§ TRY IT:
Repeat, exactly as written, the lines of the records below from the first through the line with "smarter ways to", but none past it.

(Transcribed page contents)
- Opening Delimiter -

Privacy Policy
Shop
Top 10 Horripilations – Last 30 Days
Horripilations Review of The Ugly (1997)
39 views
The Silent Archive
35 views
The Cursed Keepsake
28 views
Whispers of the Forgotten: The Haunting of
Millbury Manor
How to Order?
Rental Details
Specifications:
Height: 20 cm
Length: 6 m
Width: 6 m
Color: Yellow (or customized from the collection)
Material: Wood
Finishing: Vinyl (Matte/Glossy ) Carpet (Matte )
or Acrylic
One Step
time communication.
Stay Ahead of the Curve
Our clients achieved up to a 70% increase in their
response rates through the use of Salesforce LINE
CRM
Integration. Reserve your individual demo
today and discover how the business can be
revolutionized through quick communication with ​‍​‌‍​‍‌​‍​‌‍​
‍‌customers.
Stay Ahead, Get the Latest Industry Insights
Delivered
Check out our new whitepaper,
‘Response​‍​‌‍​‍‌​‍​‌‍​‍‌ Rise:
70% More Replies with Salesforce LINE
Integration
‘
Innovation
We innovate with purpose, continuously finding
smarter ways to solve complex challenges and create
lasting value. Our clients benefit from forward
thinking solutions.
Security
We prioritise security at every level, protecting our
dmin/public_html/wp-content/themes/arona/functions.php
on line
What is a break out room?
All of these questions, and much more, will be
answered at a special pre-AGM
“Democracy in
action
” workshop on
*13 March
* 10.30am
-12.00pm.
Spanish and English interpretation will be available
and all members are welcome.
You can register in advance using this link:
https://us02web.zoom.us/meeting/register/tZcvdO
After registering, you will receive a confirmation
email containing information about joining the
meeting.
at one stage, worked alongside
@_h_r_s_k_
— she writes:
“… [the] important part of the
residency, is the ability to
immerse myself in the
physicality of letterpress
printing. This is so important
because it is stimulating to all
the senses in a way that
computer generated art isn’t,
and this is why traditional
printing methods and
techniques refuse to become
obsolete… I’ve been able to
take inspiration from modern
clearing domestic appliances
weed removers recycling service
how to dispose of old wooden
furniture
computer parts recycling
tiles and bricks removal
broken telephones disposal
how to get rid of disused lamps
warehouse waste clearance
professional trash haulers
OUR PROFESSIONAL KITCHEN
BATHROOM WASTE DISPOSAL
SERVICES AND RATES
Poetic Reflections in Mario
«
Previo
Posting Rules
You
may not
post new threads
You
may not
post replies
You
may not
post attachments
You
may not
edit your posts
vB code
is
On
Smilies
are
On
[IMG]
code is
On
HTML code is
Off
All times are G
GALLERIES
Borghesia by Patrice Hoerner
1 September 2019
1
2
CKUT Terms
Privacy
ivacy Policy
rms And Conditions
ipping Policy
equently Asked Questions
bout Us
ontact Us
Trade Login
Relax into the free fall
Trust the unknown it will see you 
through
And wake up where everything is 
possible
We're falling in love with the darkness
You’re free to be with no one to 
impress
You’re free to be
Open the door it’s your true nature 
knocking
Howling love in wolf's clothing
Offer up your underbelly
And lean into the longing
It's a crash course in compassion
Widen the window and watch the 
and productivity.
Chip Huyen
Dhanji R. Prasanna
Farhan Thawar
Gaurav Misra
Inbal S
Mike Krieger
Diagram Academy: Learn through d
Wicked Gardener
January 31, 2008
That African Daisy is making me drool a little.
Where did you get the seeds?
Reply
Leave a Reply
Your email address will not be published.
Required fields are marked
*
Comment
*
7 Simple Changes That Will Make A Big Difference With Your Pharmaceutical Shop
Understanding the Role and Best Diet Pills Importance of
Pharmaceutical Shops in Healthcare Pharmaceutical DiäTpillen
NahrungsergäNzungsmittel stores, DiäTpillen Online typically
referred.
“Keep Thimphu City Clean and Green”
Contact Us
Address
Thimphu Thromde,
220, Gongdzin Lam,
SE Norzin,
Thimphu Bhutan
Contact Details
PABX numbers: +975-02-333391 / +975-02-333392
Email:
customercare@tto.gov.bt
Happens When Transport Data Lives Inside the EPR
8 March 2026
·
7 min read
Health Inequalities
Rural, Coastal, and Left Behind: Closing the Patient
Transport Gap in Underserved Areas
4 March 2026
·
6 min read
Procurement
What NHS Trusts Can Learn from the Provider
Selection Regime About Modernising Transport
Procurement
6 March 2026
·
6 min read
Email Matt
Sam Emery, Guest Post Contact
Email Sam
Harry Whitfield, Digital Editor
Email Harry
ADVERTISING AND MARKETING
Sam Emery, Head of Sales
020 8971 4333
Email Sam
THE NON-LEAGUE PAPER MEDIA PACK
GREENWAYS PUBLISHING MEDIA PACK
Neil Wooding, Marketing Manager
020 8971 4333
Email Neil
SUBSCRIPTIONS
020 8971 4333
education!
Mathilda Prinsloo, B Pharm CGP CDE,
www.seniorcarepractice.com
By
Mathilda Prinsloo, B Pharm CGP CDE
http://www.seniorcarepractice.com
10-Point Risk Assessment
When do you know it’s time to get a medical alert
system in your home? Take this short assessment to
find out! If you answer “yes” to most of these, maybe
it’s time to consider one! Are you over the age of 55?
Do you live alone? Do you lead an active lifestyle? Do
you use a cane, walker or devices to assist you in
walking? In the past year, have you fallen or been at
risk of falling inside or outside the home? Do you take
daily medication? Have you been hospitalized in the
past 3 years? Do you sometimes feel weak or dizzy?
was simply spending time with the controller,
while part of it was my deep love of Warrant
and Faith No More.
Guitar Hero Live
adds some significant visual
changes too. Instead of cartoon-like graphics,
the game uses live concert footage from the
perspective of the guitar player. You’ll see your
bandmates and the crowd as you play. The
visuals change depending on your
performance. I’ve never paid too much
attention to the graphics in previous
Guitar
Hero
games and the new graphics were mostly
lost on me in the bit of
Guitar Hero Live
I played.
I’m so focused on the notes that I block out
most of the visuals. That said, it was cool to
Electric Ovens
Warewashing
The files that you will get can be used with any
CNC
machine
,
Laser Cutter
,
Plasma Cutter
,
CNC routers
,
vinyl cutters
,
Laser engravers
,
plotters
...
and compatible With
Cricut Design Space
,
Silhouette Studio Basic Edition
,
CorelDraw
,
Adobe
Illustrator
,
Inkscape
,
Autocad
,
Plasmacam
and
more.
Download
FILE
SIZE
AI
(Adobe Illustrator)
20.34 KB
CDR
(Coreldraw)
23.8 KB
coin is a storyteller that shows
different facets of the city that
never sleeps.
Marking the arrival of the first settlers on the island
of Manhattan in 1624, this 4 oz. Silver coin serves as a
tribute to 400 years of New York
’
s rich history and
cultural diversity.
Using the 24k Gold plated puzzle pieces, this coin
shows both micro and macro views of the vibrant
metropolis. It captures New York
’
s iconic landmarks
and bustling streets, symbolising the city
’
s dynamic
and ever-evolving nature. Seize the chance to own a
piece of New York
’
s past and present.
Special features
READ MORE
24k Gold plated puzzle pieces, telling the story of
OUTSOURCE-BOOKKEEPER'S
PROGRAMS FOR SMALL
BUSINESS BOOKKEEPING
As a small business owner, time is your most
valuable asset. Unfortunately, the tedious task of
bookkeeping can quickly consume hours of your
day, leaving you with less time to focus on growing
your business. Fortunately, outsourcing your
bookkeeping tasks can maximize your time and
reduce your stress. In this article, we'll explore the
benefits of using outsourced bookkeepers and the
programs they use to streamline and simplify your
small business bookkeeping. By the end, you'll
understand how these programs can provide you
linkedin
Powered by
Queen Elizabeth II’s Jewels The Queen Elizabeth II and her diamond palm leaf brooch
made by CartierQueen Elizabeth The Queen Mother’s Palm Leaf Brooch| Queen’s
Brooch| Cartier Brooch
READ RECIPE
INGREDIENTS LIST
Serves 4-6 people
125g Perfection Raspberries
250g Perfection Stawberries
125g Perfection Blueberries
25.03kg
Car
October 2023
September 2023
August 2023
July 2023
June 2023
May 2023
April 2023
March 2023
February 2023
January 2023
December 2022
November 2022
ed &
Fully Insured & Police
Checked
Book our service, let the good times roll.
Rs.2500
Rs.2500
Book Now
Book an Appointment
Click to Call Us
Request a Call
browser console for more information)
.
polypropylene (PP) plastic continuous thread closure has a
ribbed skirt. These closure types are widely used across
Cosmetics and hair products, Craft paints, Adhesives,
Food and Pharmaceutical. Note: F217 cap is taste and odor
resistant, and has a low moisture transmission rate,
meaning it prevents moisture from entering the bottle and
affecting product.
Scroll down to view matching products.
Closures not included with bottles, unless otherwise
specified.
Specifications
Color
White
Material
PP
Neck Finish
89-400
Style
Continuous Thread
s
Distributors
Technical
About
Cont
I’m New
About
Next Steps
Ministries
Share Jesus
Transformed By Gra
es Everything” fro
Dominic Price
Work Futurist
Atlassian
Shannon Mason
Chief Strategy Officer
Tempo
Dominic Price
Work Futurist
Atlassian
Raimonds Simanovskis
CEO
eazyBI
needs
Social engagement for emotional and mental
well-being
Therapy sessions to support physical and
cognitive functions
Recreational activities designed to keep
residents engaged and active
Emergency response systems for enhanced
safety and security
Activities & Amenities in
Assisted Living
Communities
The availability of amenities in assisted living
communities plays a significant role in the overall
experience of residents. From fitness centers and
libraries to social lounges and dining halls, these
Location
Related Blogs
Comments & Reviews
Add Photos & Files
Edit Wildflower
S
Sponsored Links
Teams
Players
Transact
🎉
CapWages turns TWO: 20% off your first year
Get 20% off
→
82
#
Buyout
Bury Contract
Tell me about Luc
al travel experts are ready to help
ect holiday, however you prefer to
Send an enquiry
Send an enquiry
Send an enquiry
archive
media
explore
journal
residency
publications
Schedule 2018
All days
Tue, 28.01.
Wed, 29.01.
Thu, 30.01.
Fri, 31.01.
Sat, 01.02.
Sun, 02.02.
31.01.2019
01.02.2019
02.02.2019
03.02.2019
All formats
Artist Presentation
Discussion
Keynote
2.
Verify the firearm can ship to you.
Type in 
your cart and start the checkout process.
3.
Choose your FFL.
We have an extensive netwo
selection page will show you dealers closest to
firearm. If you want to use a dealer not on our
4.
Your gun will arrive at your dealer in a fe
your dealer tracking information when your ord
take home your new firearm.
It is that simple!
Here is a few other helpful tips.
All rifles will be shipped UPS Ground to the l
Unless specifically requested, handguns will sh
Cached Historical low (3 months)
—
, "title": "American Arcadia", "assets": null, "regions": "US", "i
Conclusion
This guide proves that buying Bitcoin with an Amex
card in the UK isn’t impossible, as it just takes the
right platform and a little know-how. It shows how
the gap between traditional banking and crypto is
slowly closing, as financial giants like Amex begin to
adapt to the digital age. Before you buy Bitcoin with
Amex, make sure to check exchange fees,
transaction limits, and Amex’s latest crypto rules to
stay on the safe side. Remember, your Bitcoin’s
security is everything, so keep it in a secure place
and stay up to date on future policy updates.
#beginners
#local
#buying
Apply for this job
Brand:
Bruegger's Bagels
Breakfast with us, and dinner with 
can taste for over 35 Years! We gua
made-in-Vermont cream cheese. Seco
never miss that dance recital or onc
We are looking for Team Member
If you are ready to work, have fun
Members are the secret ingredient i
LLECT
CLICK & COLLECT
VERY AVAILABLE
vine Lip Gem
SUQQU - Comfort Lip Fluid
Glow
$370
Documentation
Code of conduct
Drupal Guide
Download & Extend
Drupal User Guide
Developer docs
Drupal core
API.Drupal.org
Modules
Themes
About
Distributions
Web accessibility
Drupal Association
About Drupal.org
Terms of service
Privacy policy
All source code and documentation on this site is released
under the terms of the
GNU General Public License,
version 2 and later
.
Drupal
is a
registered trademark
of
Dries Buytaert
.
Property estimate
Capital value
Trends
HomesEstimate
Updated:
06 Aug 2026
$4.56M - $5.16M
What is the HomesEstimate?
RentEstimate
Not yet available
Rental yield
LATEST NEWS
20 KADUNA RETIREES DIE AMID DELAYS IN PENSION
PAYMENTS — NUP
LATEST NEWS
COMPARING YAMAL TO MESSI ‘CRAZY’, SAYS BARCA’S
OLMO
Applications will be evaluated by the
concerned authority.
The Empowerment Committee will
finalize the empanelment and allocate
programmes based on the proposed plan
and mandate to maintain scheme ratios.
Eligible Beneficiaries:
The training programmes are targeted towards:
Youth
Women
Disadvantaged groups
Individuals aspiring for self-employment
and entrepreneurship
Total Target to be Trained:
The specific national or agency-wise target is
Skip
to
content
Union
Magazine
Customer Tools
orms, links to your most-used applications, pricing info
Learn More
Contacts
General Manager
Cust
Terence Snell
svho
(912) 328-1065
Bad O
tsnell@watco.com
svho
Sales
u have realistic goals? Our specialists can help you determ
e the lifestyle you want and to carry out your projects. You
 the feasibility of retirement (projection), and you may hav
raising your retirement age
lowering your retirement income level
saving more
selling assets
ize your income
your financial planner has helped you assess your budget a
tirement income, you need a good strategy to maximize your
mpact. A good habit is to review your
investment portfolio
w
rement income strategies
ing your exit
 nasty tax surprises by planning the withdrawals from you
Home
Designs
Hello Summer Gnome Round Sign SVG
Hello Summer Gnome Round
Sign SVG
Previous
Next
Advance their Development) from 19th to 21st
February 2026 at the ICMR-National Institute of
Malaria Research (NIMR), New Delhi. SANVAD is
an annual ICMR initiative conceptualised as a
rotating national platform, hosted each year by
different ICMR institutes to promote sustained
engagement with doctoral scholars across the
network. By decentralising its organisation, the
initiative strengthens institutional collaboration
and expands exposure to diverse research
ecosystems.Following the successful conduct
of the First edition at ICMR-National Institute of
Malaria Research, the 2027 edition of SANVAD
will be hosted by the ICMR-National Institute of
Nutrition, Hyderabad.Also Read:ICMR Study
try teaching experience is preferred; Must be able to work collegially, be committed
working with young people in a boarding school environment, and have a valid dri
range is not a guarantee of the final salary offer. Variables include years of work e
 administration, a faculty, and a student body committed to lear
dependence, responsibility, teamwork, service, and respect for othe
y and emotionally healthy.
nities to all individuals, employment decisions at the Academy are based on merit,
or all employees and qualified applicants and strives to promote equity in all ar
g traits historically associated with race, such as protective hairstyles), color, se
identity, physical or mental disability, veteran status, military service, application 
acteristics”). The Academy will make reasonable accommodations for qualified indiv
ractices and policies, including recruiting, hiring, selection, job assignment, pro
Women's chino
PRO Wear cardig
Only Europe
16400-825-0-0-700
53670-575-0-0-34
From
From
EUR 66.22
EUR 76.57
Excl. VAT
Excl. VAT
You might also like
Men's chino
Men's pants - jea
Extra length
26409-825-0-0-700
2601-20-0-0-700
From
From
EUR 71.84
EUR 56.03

- Closing Delimiter -

§ EXPECTED OUTPUT:
Privacy Policy
Shop
Top 10 Horripilations – Last 30 Days
Horripilations Review of The Ugly (1997)
39 views
The Silent Archive
35 views
The Cursed Keepsake
28 views
Whispers of the Forgotten: The Haunting of
Millbury Manor
How to Order?
Rental Details
Specifications:
Height: 20 cm
Length: 6 m
Width: 6 m
Color: Yellow (or customized from the collection)
Material: Wood
Finishing: Vinyl (Matte/Glossy ) Carpet (Matte )
or Acrylic
One Step
time communication.
Stay Ahead of the Curve
Our clients achieved up to a 70% increase in their
response rates through the use of Salesforce LINE
CRM
Integration. Reserve your individual demo
today and discover how the business can be
revolutionized through quick communication with ​‍​‌‍​‍‌​‍​‌‍​
‍‌customers.
Stay Ahead, Get the Latest Industry Insights
Delivered
Check out our new whitepaper,
‘Response​‍​‌‍​‍‌​‍​‌‍​‍‌ Rise:
70% More Replies with Salesforce LINE
Integration
‘
Innovation
We innovate with purpose, continuously finding
smarter ways to solve complex challenges and create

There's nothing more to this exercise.